Saving Customers and Reputation Trumps Efficiency

You’d think that saving customers and protecting your company’s reputation would be more important than rigid adherence to cookie-cutter scripts and standard policies. They may promise efficiency but ignore special situations. But for many companies, management is so happy to have written policies and procedures that handle the majority of situations, they and their people can simply apply them to every situation, including those that are not only inappropriate, by down right detrimental to their customer retention.

You would do better to starts out with the premise that your customers judge you not by how well you do when things are right, but by how well you do when things are not. They have paid for your product or service but can’t get full use out of it because of something you or your contractors did or did not do. Every day that they go unsatisfied results in more hard feelings, untill finally, they become negative and irate.

This is not the time to tell them to wait their turn or put them through long delays on their way to resolution. This is the time to triage your incoming calls or visits to your customer care center. Determine who has critical issues that prevent them from effectively using your products and services and work with them first. Why? Because they are the most likely to hurt your reputation. You will not only lose them, but they will tell others and you will lose their friends and acquaintances as well.

On the other hand, if you identify those customers that require immediate assistance and make resolution of their issues a priority, just the opposite will happen. The satisfied customers will feel compelled to validate their patronage of your products and services by telling all their contacts how they were treated when they had a problem.

So why don’t more companies recognize this obvious human behavior? Poorly oriented employees easily grasp the cookie cutter approach and use it to “resolve” all complaints because it provides “no-thinking” security and reduces their personal responsibility. Many employees look for ways to make their jobs more routine, thus virtually eliminating their challenges. In addition, upper management never hears about the negative effects of this kind of blanket processing, so they are content to continue using this process.

But the process may only proven to be efficient from a the company’s customer service department’s standpoint, not from the customer’s perspective. Without the triage early in the communication, all customers are handled the same, regardless of the urgency of their complaint and the implications to the company’s, product’s and brand’s reputation.

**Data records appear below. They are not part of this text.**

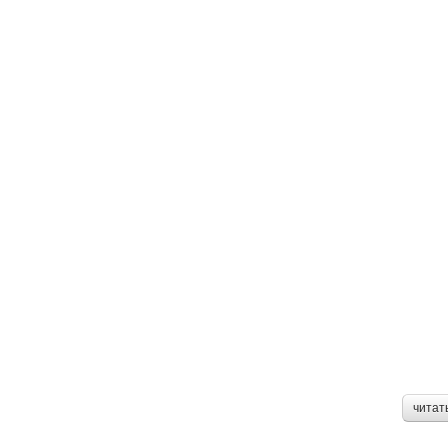
читат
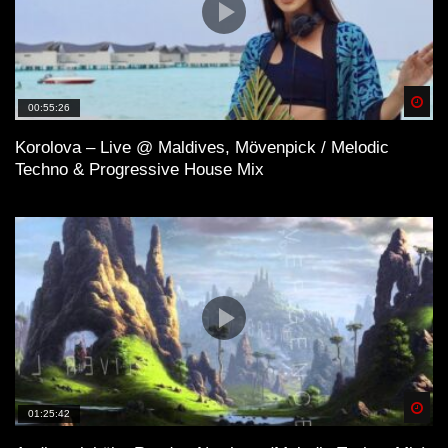
Spä
00:55:26
Korolova – Live @ Maldives, Mövenpick / Melodic
Techno & Progressive House Mix
Spä
01:25:42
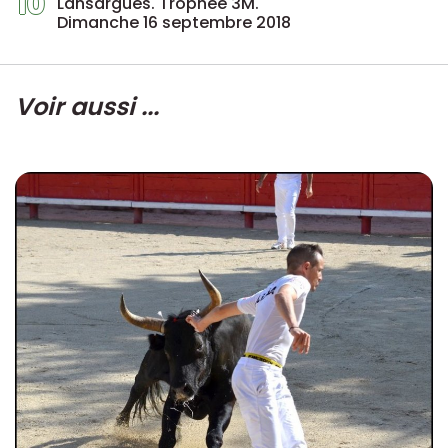
10
Lansargues. Trophée 3M.
Dimanche 16 septembre 2018
Voir aussi ...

The same executives that condon the all-complaints-handled-equally policy will spend large sums on commercial advertising and marketing to get new customers, all the while overlooking a gold mine in customer retention, reputation building, and advocacy readily available to them through their complaining customers.

If the customer is calling with a complaint regarding a fix your people have previously offered that did not work, move those folks to the front of the line. Deal with your customers who return with the same complaint first. Don’t make a customer wait in line when they have a second request for resolution. Similarily give top priority to any customer that is prevented from using your product due to your company’s lax quality control.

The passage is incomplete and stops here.